Quick Links

Re: MAX_BACKENDS size (comment accuracy)

From:	Andres Freund <andres(at)anarazel(dot)de>
To:	Jacob Brazeal <jacob(dot)brazeal(at)gmail(dot)com>
Cc:	pgsql-hackers(at)postgresql(dot)org
Subject:	Re: MAX_BACKENDS size (comment accuracy)
Date:	2025-02-12 15:28:42
Message-ID:	q2dxkmnulej2duygjlozhrdazoyq6scwdbdrxubtvtmlfdfvfe@omnwtz37ba7c
Views:	Raw Message \| Whole Thread \| Download mbox \| Resend email
Thread:
Lists:	pgsql-hackers

Hi,

On 2025-02-09 12:41:58 -0800, Jacob Brazeal wrote:
> > Halfing the size of LWLock and laying
> > the ground work for making the wait-list lock-free imo would be very well
> > worth the reduction in an unrealistic limit...
>
> BTW, I spent a week or two researching the lock-free queue idea,
> specifically looking at what it might look like to have a Michael-Scott
> type lock-free queue adapted to the waitlist. In the end, it seems like a
> fairly challenging project, and probably beyond my powers, but I'm very
> curious if you had some ideas around it that I'm missing. Here is a summary
> of my digging:

> The proclist has several advantages. We can always store a waitlist entry
> for a given process in the same spot in shared memory, so there's no memory
> allocation or cleanup to worry about. It's a doubly-linked list and hence
> easy to remove items from the middle of the list (given a lock is acquired).

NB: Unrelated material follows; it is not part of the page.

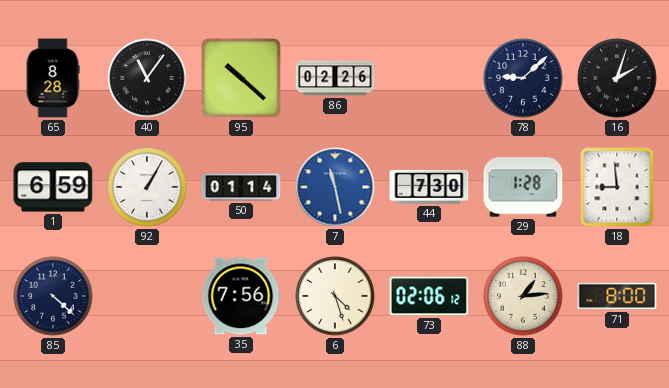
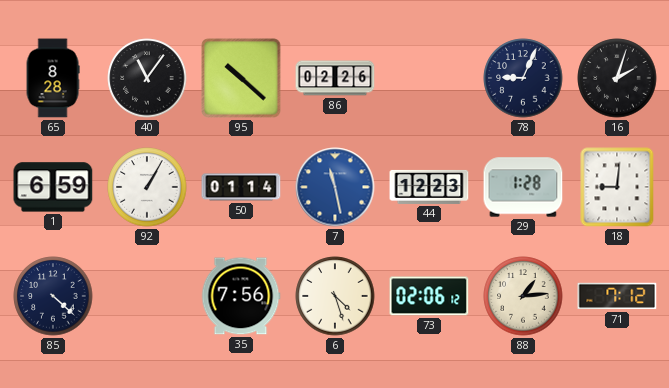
78: 9:08 -> 9:04
44: 7:30 -> 12:23
18: 8:59 -> 9:01
71: 8:00 -> 7:12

> A Michael-Scott style lock-free queue would require giving up these
> advantages:
> * When you pop a node from a queue, it is repurposed into a temporary
> "dummy" node at the head of the queue. This means that if we want to add a
> process to a new queue, we can't reuse the memory from its previous queue
> node, because it might be in use as a dummy node. So we can't store
> waitlist entries in PGPROCs anymore; we'd probably want some kind of
> freelist. This also means that we need to eventually free nodes that have
> been popped, and the next time they're used, it might be by a different
> process.
> * The queue only supports popping from the head. So we can't directly
> support the current logic, which can skip some nodes in the waitlist to
> wakeup others. Two possibles workarounds I see: 1) split the waitlist into
> 3 different queues, one for each type (shared, exclusive, wait for val) -
> or have a lock-free "waitlist for the waitlist" that accumulates new
> entries and then we take out a lock when we actually want to release nodes.
>
> Finally, we'd need to set up some mechanism for safely freeing queue nodes
> when we're done with them, like hazard pointers or maybe epoch-based
> reclamation, which looks like a slightly better fit to me for our case, but
> both mechanisms are fairly tricky and I think we'd have to seriously
> consider finding some existing implementation that's well-tested and
> compatibly licensed instead of writing our own. (Or, maybe writing and
> testing our own version is the actual heart of this project.)

Yea, I think a general lock free doubly linked list would be hard.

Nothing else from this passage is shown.